I checked those split reads. They have MAPQ>30 and are not supplemental/secondary alignments. Are there any other reasons that Manta did not use them?

Thanks, Tingting

[x-chen]

• You may consider running Manta 1.4.0, with --generateEvidenceBam option, on both the old data set and the new data set.
• Then you would be able to identify split reads in the evidence bam from the old data set.
• By comparing those split reads with those you identified from IGV but not in the evidence bam from the new data set, you may be able to get some clue.

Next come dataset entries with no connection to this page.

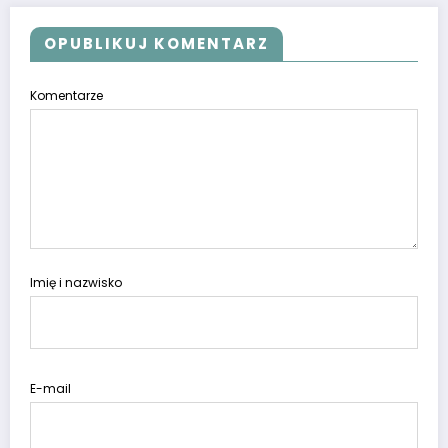
OPUBLIKUJ KOMENTARZ
Komentarze
Imię i nazwisko
E-mail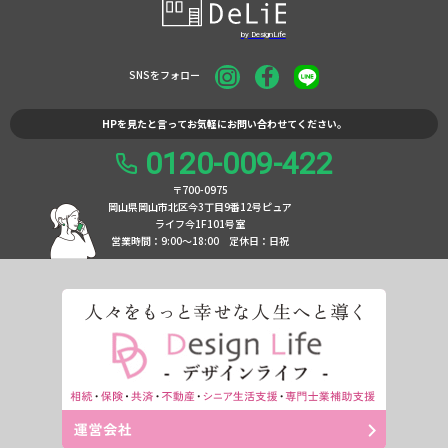
SNSをフォロー
HPを見たと言ってお気軽にお問い合わせてください。
0120-009-422
〒700-0975
岡山県岡山市北区今3丁目9番12号ピュア
ライフ今1F101号室
営業時間：9:00〜18:00
定休日：日祝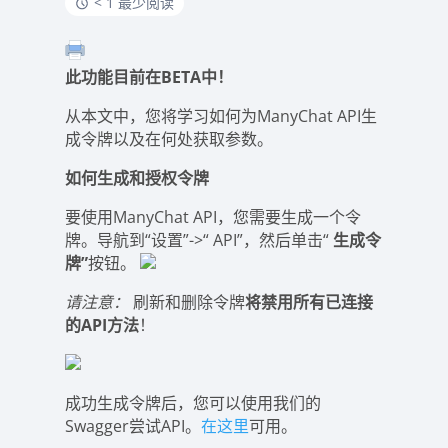
< 1 最少阅读
此功能目前在BETA中！
从本文中，您将学习如何为ManyChat API生
成令牌以及在何处获取参数。
如何生成和授权令牌
要使用ManyChat API，您需要生成一个令
牌。导航到“设置”->“ API”，然后单击“
生成令
牌”
按钮。
请注意：
刷新和删除令牌
将禁用所有已连接
的API方法
！
成功生成令牌后，您可以使用我们的
Swagger尝试API。
在这里
可用。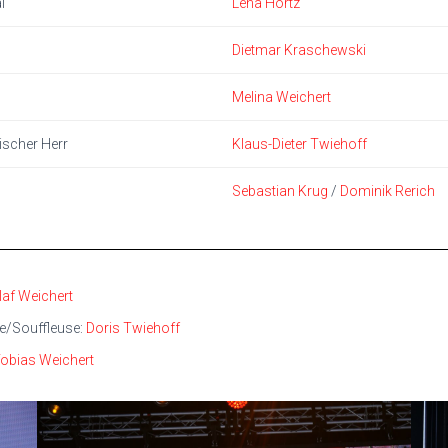
l
Lena Hortz
Dietmar Kraschewski
Melina Weichert
tischer Herr
Klaus-Dieter Twiehoff
Sebastian Krug
/
Dominik Rerich
laf Weichert
te/Souffleuse:
Doris Twiehoff
obias Weichert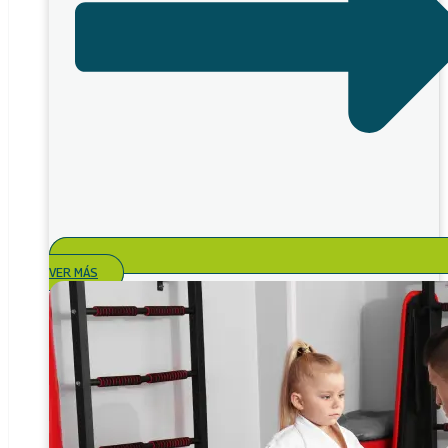
VER MÁS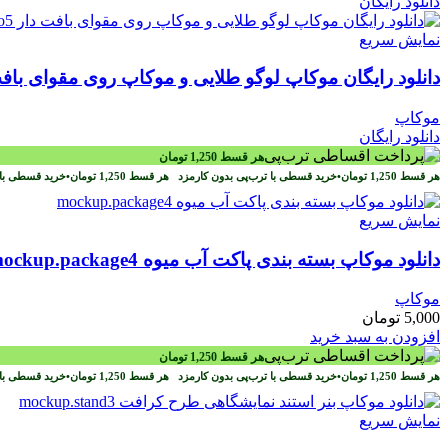
دانلود رایگان
نمایش سریع
دانلود رایگان موکاپ لوگو طلایی و موکاپ روی مقوای بافت دار .logo5
موکاپ
دانلود رایگان
هر قسط
1,250
تومان
هر قسط
1,250
تومان
•
خرید قسطی با ترب‌پی بدون کارمزد
هر قسط
1,250
تومان
•
خرید قسطی با 
نمایش سریع
دانلود موکاپ بسته بندی پاکت آب میوه mockup.package4
موکاپ
5,000
تومان
افزودن به سبد خرید
هر قسط
1,250
تومان
هر قسط
1,250
تومان
•
خرید قسطی با ترب‌پی بدون کارمزد
هر قسط
1,250
تومان
•
خرید قسطی با 
نمایش سریع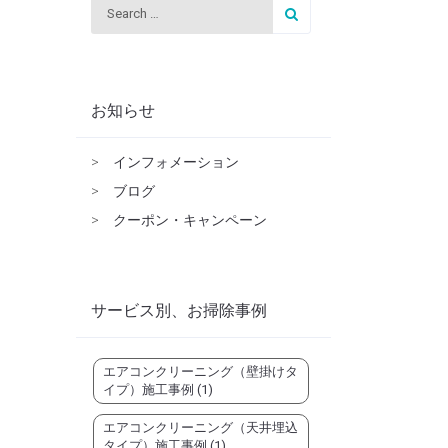
お知らせ
>
インフォメーション
>
ブログ
>
クーポン・キャンペーン
サービス別、お掃除事例
エアコンクリーニング（壁掛けタ
イプ）施工事例
(1)
エアコンクリーニング（天井埋込
タイプ）施工事例
(1)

After you get such split reads, feel free to post a couple of examples from each data set if possible.

[tgong1]

Hi, Thank you for the suggestions.

I run Manta1.4.0 on both old data set (SR in vcf) and new data set (no SR in vcf). I then checked some records of split reads in both evidence bam and original bam from old data set. I also checked some records of split reads in original bam, but not in evidence bam from new data set. Here I had some examples in the file attached. I can't see significant differences in the alignment quality of those split reads, not considered as evidence. But I saw the difference of baseball quality scores in the records in bam file. I'd like to mention that higher base error rate (0.02) in new data set than that (0.01) in old data set. I'm not sure if that is related. Please again give me some ideas of that.

Manta_SR_problem.txt

[x-chen]

The basecall quality score matters. In the examples you showed, the reads with softclipped bases would be considered as split read evidence for a SV candidate. However, Manta requires those bases have a basecall quality score >= 20. In the old examples, the basecall quality score was 20; but it was 17 in the new examples, which was the reason those reads being filtered out. The rationale is that if a basecall is of low confidence, then the evidence of poor alignment should be of low confidence as well.

[tgong1]

Hi, Thank you very much for all the help. How you interpret the baseball quality score from the reads records in BAM? I will check the use of the short read simulator to see if the baseball quality score in BAM is the true reflection of the base quality. Thank you again, Tingting

[x-chen]

Please refer to the SAM format document: https://samtools.github.io/hts-specs/SAMv1.pdf

QUAL: ASCII of base QUALity plus 33 (same as the quality string in the Sanger FASTQ format). A base quality is the phred-scaled base error probability which equals −10 log10 Pr{base is wrong}. This field can be a ‘’ when quality is not stored. If not a ‘’, SEQ must not be a ‘*’ and the length of the quality string ought to equal the length of SEQ.